TIMESTAMP WITH LOCAL TIME ZONE includes time zone information, but unlike the TIMESTAMP WITH TIME ZONE datatype. It does not store the time zone displacement in additional bytes of storage. Instead, it stores the time values normalized in terms of the database time zone. When user attempts to retrieve this information, the database dispalys the information in terms of local time zone of the user's session.

Let us create a table with this data type.

SQL> create table calltrack(
2 callnum integer,
3 calltime timestamp(4) with local time zone);

Table created.

SQL> insert into calltrack values(1,sysdate);

1 row created.

SQL> select calltime from calltrack;

CALLTIME
---------------------------------------------------------------------------
24-OCT-08 10.58.34.0000 AM
SQL>

Now the date is displaying with Eastern US time. Now let us change the database time zone to Pacific time on session level.
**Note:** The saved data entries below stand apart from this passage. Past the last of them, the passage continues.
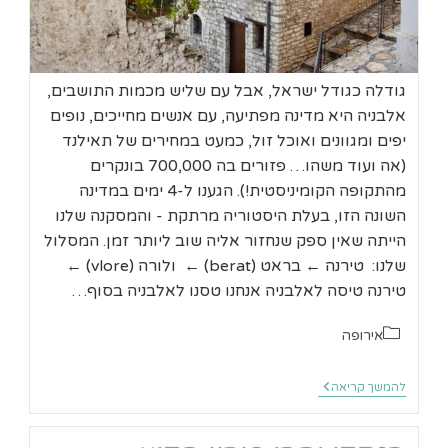
גודלה כגודל ישראל, אבל עם שליש מכמות התושבים,
אלבניה היא מדינה מפתיעה, עם אנשים מחייכים, נופים
יפים ומגוונים ואוכל זול, כמעט במחירים של תאילנד
(אה ועוד משהו… פזורים בה 700,000 בונקרים
מהתקופה הקומיניסטית!). הגענו ל-4 ימים במדינה
השונה הזו, בעלת היסטוריה מרתקת - והמסקנה שלנו
הייתה שאין ספק שנחזור אליה שוב ליותר זמן. המסלול
שלנו: טירנה ← בראט (berat) ← ולורה (vlore) ←
טירנה טיסה לאלבניה אנחנו טסנו לאלבניה בסוף…
קטגוריה:
אירופה
4
להמשך קריאה
ימים
באלבניה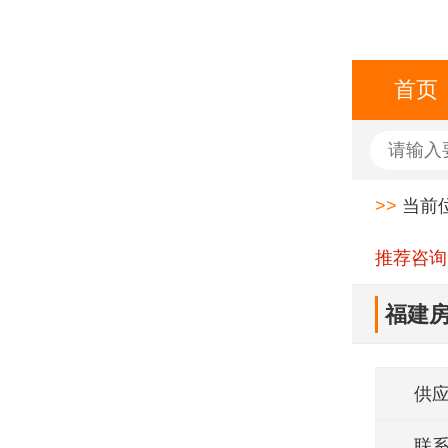
首页
>>
当前
推荐咨询
福建房
供
联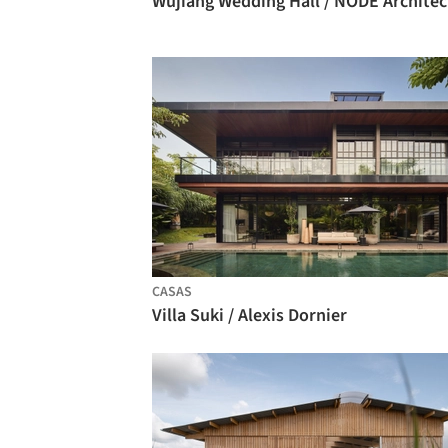
CASAS
Villa Suki / Alexis Dornier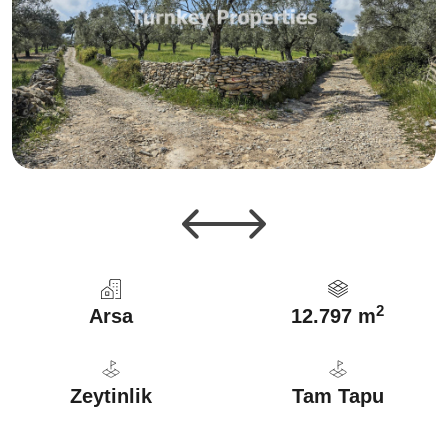
2
Arsa
12.797 m
Zeytinlik
Tam Tapu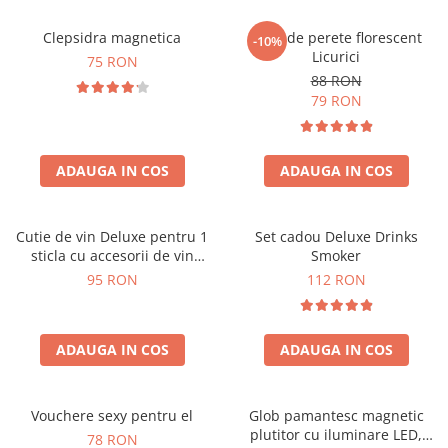
Clepsidra magnetica
Ceas de perete florescent
-10%
Licurici
75 RON
88 RON
79 RON
ADAUGA IN COS
ADAUGA IN COS
Cutie de vin Deluxe pentru 1
Set cadou Deluxe Drinks
sticla cu accesorii de vin
Smoker
incluse interior oranj
95 RON
112 RON
ADAUGA IN COS
ADAUGA IN COS
Vouchere sexy pentru el
Glob pamantesc magnetic
plutitor cu iluminare LED,
78 RON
SQL> ALTER SESSION SET TIME_ZONE = 'PST';

Session altered.

SQL> select calltime from calltrack;

CALLTIME
---------------------------------------------------------------------------
24-OCT-08 07.58.34.0000 AM

SQL>

INTERVAL DAY TO SECOND can store a time interval value in terms of days, hours, minutes and seconds. We can specify the precision for the number of days in a range from 0 to 9, the default being 2. We can also specify the precision for the fractional seconds in a range from 0 to 9, the default being 6.
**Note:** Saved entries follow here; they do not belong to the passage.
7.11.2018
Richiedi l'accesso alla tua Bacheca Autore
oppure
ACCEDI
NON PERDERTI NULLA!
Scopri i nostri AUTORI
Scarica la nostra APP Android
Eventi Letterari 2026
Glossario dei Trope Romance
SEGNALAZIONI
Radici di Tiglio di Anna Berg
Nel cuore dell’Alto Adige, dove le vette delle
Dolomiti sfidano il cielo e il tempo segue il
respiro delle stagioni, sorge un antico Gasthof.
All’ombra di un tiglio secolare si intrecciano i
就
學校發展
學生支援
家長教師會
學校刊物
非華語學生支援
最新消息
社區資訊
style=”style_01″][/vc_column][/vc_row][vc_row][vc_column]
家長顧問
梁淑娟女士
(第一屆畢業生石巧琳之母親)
SQL CREATE TABLE promotions (
2 promotion_id INTEGER,
3 name VARCHAR2(30),
4 duration INTERVAL DAY(3) TO SECOND (4))
5 /

Table created.

SQL
SQL
SQL INSERT INTO promotions (promotion_id, name, duration)
2 VALUES (1, '10% off Z Files', INTERVAL '3' DAY);

1 row created.

SQL
SQL INSERT INTO promotions (promotion_id, name, duration)
2 VALUES (2, '20% off Pop 3', INTERVAL '2' HOUR);

1 row created.

SQL
SQL INSERT INTO promotions (promotion_id, name, duration)
2 VALUES (3, '30% off Modern Science', INTERVAL '25' MINUTE);

1 row created.

SQL
SQL INSERT INTO promotions (promotion_id, name, duration)
2 VALUES (4, '20% off Tank War', INTERVAL '45' SECOND);

1 row created.

SQL
SQL INSERT INTO promotions (promotion_id, name, duration)
2 VALUES (5, '10% off Chemistry', INTERVAL '3 2:25' DAY TO MINUTE);

1 row created.

SQL
SQL INSERT INTO promotions (promotion_id, name, duration)
2 VALUES (6, '20% off Creative Yell',
3 INTERVAL '3 2:25:45' DAY TO SECOND);

1 row created.

SQL
SQL INSERT INTO promotions (promotion_id, name, duration)
2 VALUES (7, '15% off My Front Line',
3 INTERVAL '123 2:25:45.12' DAY(3) TO SECOND(2));

1 row created.

scott@orcl> INSERT INTO promotions (promotion_id, name, duration)
2 VALUES (7, '15% off My Front Line',
3 INTERVAL '1253 2:25:45.12' DAY(3) TO SECOND(2));
INTERVAL '1253 2:25:45.12' DAY(3) TO SECOND(2))
*
ERROR at line 3:
ORA-01873: the leading precision of the interval is too small

scott@orcl> INSERT INTO promotions (promotion_id, name, duration)
2 VALUES (7, '15% off My Front Line',
3 INTERVAL '153 2:25:415.12' DAY(3) TO SECOND(2))
4 select duration from promotions;
INTERVAL '153 2:25:415.12' DAY(3) TO SECOND(2))
*
ERROR at line 3:
ORA-01852: seconds must be between 0 and 59

scott@orcl>
SQL select duration from promotions;

DURATION
-------------------------------------------------------------------------
+003 00:00:00.0000
+000 02:00:00.0000
+000 00:25:00.0000
+000 00:00:45.0000
+003 02:25:00.0000
+003 02:25:45.0000
+123 02:25:45.1200

7 rows selected.

SQL
INTERVAL YEAR TO MONTH can store time interval value in terms of years and months. We can specify the precision for the number of years in a range from 0 to , default being 2.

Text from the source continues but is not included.